Но что за приглушённый гомон доносится до слуха? Это несметные толпы точек-человечков окружали водохранилище, собираясь черпать спасение, но находили пустоту сухого илистого дна. Разочарованно разбредались.
Необычно всё приключившееся. Странен выбор сделанный незнамо кем. Речки, что протекали через Владсток, иссушились, выжившие с прошлых веков колодцы – опустели. Неизвестно, где найдёшь… «где потеряешь».
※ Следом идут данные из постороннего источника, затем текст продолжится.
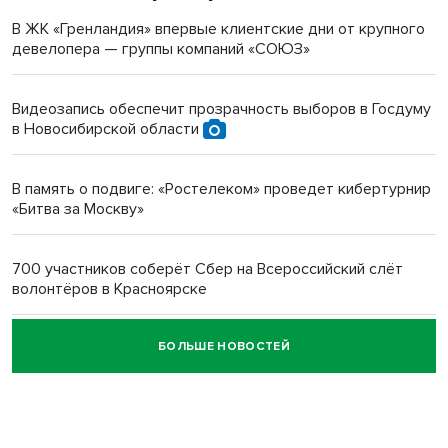
терроризируют жителей
В ЖК «Гренландия» впервые клиентские дни от крупного
девелопера — группы компаний «СОЮЗ»
Инвалид получил условный срок за избиение врачей
протезом под Новосибирском
Видеозапись обеспечит прозрачность выборов в Госдуму
в Новосибирской области
Новосибирский преподаватель с женой вошли в топ-16
многодетных в России
В память о подвиге: «Ростелеком» проведет кибертурнир
«Битва за Москву»
Обновлённое отделение ВТБ открылось в Искитиме
700 участников соберёт Сбер на Всероссийский слёт
волонтёров в Красноярске
БОЛЬШЕ НОВОСТЕЙ
Честный выбор: видеонаблюдение обеспечит
объективность результатов ЕДГ в Новосибирской
области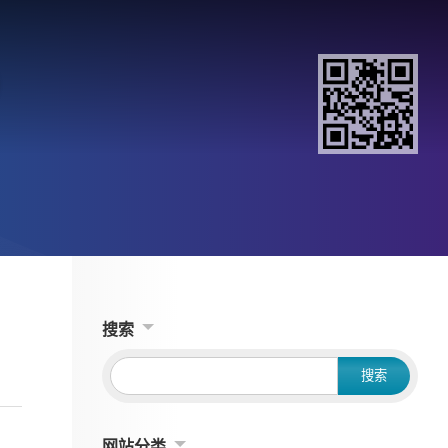
）
搜索
网站分类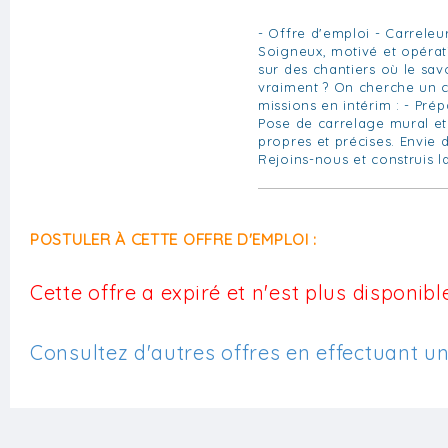
- Offre d'emploi - Carreleu
Soigneux, motivé et opérati
sur des chantiers où le sav
vraiment ? On cherche un c
missions en intérim : - Prép
Pose de carrelage mural et 
propres et précises. Envie d
Rejoins-nous et construis l
POSTULER À CETTE OFFRE D'EMPLOI :
Cette offre a expiré et n'est plus disponible
Consultez d'autres offres en effectuant u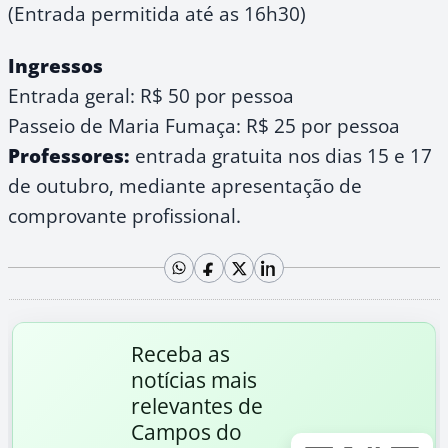
(Entrada permitida até as 16h30)
Ingressos
Entrada geral: R$ 50 por pessoa
Passeio de Maria Fumaça: R$ 25 por pessoa
Professores:
entrada gratuita nos dias 15 e 17
de outubro, mediante apresentação de
comprovante profissional.
Receba as
notícias mais
relevantes de
Campos do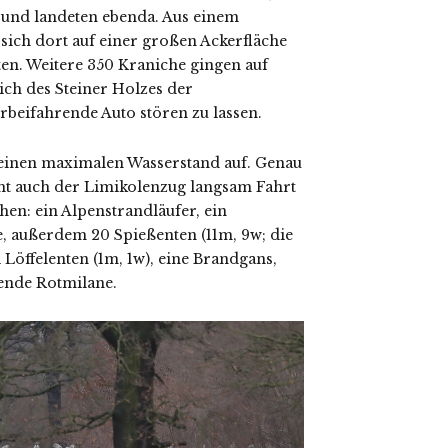
 und landeten ebenda. Aus einem
sich dort auf einer großen Ackerfläche
en. Weitere 350 Kraniche gingen auf
ich des Steiner Holzes der
beifahrende Auto stören zu lassen.
inen maximalen Wasserstand auf. Genau
mt auch der Limikolenzug langsam Fahrt
hen: ein Alpenstrandläufer, ein
e, außerdem 20 Spießenten (11m, 9w; die
 Löffelenten (1m, 1w), eine Brandgans,
ende Rotmilane.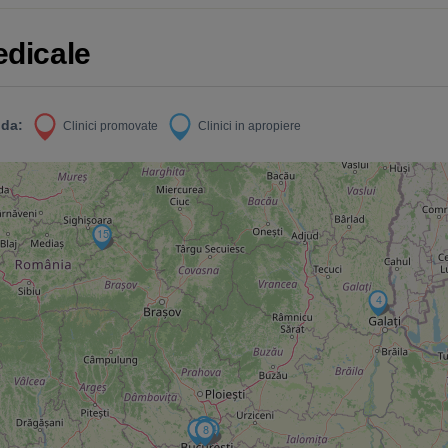
edicale
da:
Clinici promovate
Clinici in apropiere
15
6
4
12
5
9
2
10
11
3
13
1
14
7
8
Видимо впопыхах он не обратил на это внимания, но теперь, вернувшись в селение мясников и сдохших автоматов, идя неспешно до хаты-соты, резанули глаз разбросанные в самых ожидаемых местах, углисто-золистые пятна от потухших костров. Должно быть от них утром чувствовался дымный запах. Лишившиеся электричества, – на долго ли? навсегда ли? – желудки разжигали огни, дабы сварганить над треском дровишек, в пляске пламени, незамысловатую жратву. Потерявшие привычность сбивались в кучки, болтали о чём-то. Готовили. Вон, рядом с некоторыми разбросанными, сложенными головёшками, лежали кастрюльки, сковороды, кружки... Разная утварь. И остатки пищи! Антуил подбежал к котелку, в котором виднелись сваренные макароны. Прежде чем накинуться на еду, парень осмотрелся, как бы снедаемый неудобством. Поблизости шатались прохожие, кто-то, как и он, рылся среди брошенной стряпни, – отплёвывался, кашлял. Чихать. Он хочет кушать, и точка.
После же первой неосторожной пробы, Антуил разразился блеяньем, фырканьем, плевками. Еда практически не имела запаха, но на вкус оказалась невыносимой, сводившей, тухлой. Целая симфония гадких привкусов. Сощурившись от мерзости, ногтями пытался соскрести отдающий гниением налёт с языка. Достав воду, прополоскал рот, сделал несколько добротных глотков. Отёр губы, с облегчением вздохнув. Тут и заметил устремлённые на него жадные взгляды. Кто-то замер, не сводя с него алчные, наливающиеся кровью глаза, иные же крадучись подступали всё ближе и ближе.
-Что за?.. – вырвалось у Антуила.
Ему стало не по себе. Разбираться в чём собственно дело, и чем заслужит такой интерес к себе, показалось не вполне уместным. Не ожидая ничего приятного, он схватил полный пакет и, вспомнив школьные чемпионские забеги на длинные дистанции, дал дёру, грозя преодолеть звуковой барьер. Пока бежал, обливаясь водопадом пота, сообразил, что, скорее всего, всему виной драгоценное содержимое бутылок. «Какого чёрта?!! – возмутился он. – Нельзя попросить дружелюбно?!»
Но среди безопасной прохлады комнатных углов неприятность быстро забылась.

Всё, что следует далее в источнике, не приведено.